For industrial investors domestically, an added benefit may be found in inventory shortages created by the crisis. For decades, one prevailing motivation for supply chains was suppressing costs through just-in-time strategies, implementing push-pull management or other ways to reduce inventory and associated holding costs. Inventory-to-sales ratios dropped across the board prior to the Great Recession, most precipitously for manufacturers. The relatively recent rise in e-commerce forced a moderate rise in inventories, though remaining well below the ratios of the 1990s and early 2000s.

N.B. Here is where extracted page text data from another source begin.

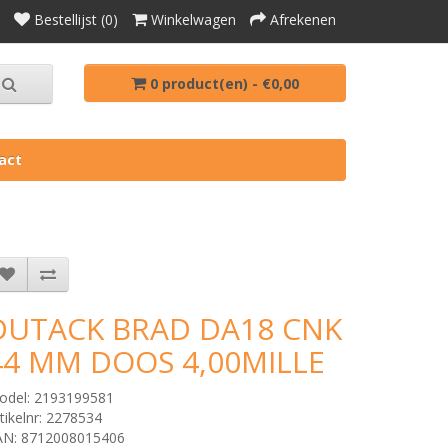
Bestellijst (0)
Winkelwagen
Afrekenen
0 product(en) - €0,00
act
DUTACK BRAD DA18 CNK
44 MM DOOS 4,00MILLE
odel: 2193199581
tikelnr: 2278534
AN: 8712008015406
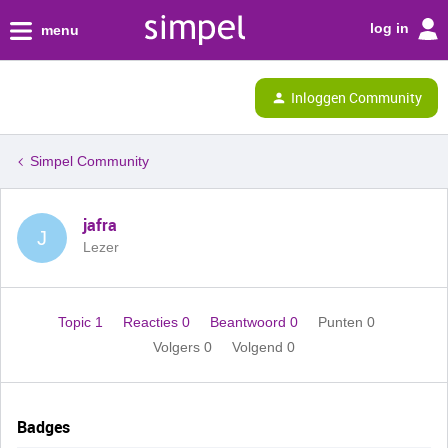
log in
menu
Inloggen Community
Simpel Community
jafra
J
Lezer
Topic 1
Reacties 0
Beantwoord 0
Punten 0
Volgers
0
Volgend
0
Badges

Now, however, with widespread demand causing unforeseen shortages for consumer goods, intermediate goods and raw materials alike, it is not unreasonable to expect that firms at a number of levels in the supply chain will see the added benefit of increasing inventories in the short or medium term, despite the associated storage costs. That should contribute to minor increased demand for warehouse space once economies begin to reopen, and will likely push average inventory to sales ratios above 1.4 for the manufacturing and retail segments of the market.

Given that this is largely in response to COVID-19, a “black swan” occurrence, companies are unlikely to sustain heightened inventory carrying costs permanently. Rather, this should prove to be a one-time boost for the segment when entering the next expansionary cycle and then dissipate along with the psychological effects of current shortages.

There are a number of considerations for investors targeting markets that are likely to experience tailwinds from reshoring and potential onshoring of manufacturing from China. Most manufacturing is expected to reshore to other parts of Asia, a factor that will help keep steady port traffic in West Coast markets such as Los Angeles, Seattle and Oakland, and East Coast ports such as New York, Norfolk, Savannah and Jacksonville should see similar returns to stability in the numbers of imported TEUs, or 20-foot-equivalent units, a measurement used in the maritime industry to record international containerized freight volumes.

Increased manufacturing activity in Mexico could likewise boost industrial demand in Los Angeles and the nearby Inland Empire, but could also provide additional demand in Texas markets and eastern ports.

For markets likely to experience smaller boosts from onshoring of overseas production, it’s evident from jobs created from onshoring operations between 2010 and 2018 that Southern markets are heavily favored given their lower costs for labor, the often considerable subsidies made available by these states and business-friendly policies that eschew red tape and barriers to entry. Additionally, the same states are usually equally popular for foreign manufacturers looking to locate manufacturing facilities in the U.S. market.

Though industrial investors in states attractive to firms considering onshoring will benefit directly from increases in the local manufacturing base, the reality of increased reshoring rather than onshoring should reinforce already established national and regional distribution hubs over the longer term, allowing crucial increased stability of supply chains globally and helping to mitigate risk for industrial assets across the U.S. from future disruption.

While this may be of little help in the current crisis, it is reason for cautious optimism for industrial investors looking ahead to a return to economic normalcy.